**Work instruction:**
What you give back must match the records below exactly, apart from the pictures, which are omitted.

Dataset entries
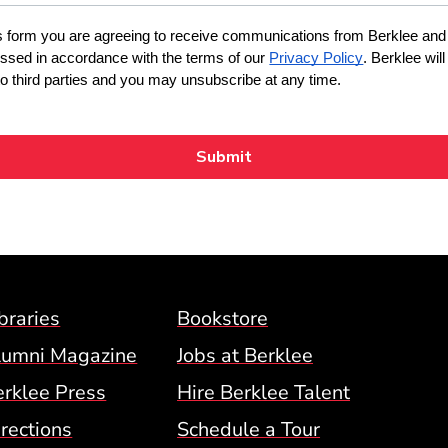
Footer Menu (BCM)
braries
Bookstore
lumni Magazine
Jobs at Berklee
erklee Press
Hire Berklee Talent
 Menu
rections
Schedule a Tour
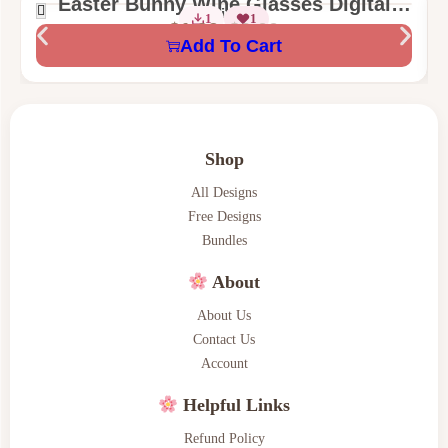
Easter Bunny Wine Glasses Digital
2 Sizes
1
1
Machine Embroidery Design
$
1.99
$
3.00
Add To Cart
Shop
All Designs
Free Designs
Bundles
About
About Us
Contact Us
Account
Helpful Links
Refund Policy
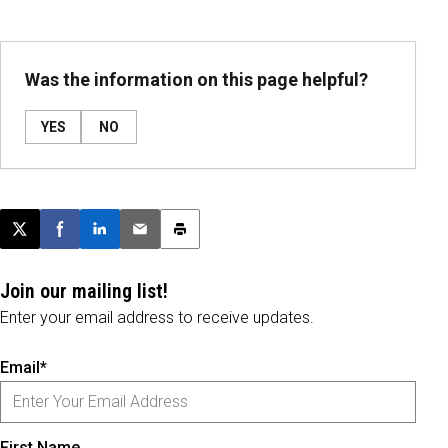
Was the information on this page helpful?
YES
NO
Post this page on X
Share on Facebook
Share on LinkedIn
Email this article
Print this article
Join our mailing list!
Enter your email address to receive updates.
Email*
First Name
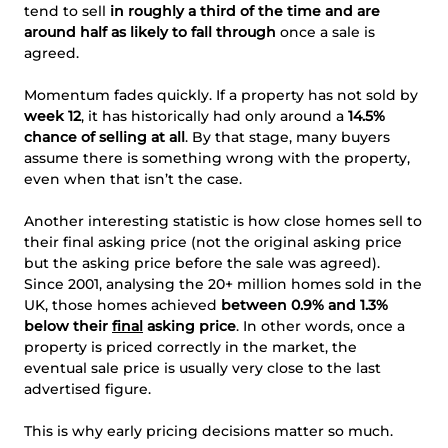
tend to sell
in roughly a third of the time and are
around half as likely to fall through
once a sale is
agreed.
Momentum fades quickly. If a property has not sold by
week 12
, it has historically had only around a
14.5%
chance of selling at all
. By that stage, many buyers
assume there is something wrong with the property,
even when that isn’t the case.
Another interesting statistic is how close homes sell to
their final asking price (not the original asking price
but the asking price before the sale was agreed).
Since 2001, analysing the 20+ million homes sold in the
UK, those homes achieved
between 0.9% and 1.3%
below their
final
asking price
. In other words, once a
property is priced correctly in the market, the
eventual sale price is usually very close to the last
advertised figure.
This is why early pricing decisions matter so much.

**Result of the task:**
Footer Menu (BCM)
braries
Bookstore
lumni Magazine
Jobs at Berklee
erklee Press
Hire Berklee Talent
 Menu
rections
Schedule a Tour
Easter Bunny Wine Glasses Digital
2 Sizes
1
1
Machine Embroidery Design
$
1.99
$
3.00
Add To Cart
Shop
All Designs
Free Designs
Bundles
About
About Us
Contact Us
Account
Helpful Links
Refund Policy
Was the information on this page helpful?
YES
NO
Post this page on X
Share on Facebook
Share on LinkedIn
Email this article
Print this article
Join our mailing list!
Enter your email address to receive updates.
Email*
First Name
tend to sell
in roughly a third of the time and are
around half as likely to fall through
once a sale is
agreed.
Momentum fades quickly. If a property has not sold by
week 12
, it has historically had only around a
14.5%
chance of selling at all
. By that stage, many buyers
assume there is something wrong with the property,
even when that isn’t the case.
Another interesting statistic is how close homes sell to
their final asking price (not the original asking price
but the asking price before the sale was agreed).
Since 2001, analysing the 20+ million homes sold in the
UK, those homes achieved
between 0.9% and 1.3%
below their
final
asking price
. In other words, once a
property is priced correctly in the market, the
eventual sale price is usually very close to the last
advertised figure.
This is why early pricing decisions matter so much.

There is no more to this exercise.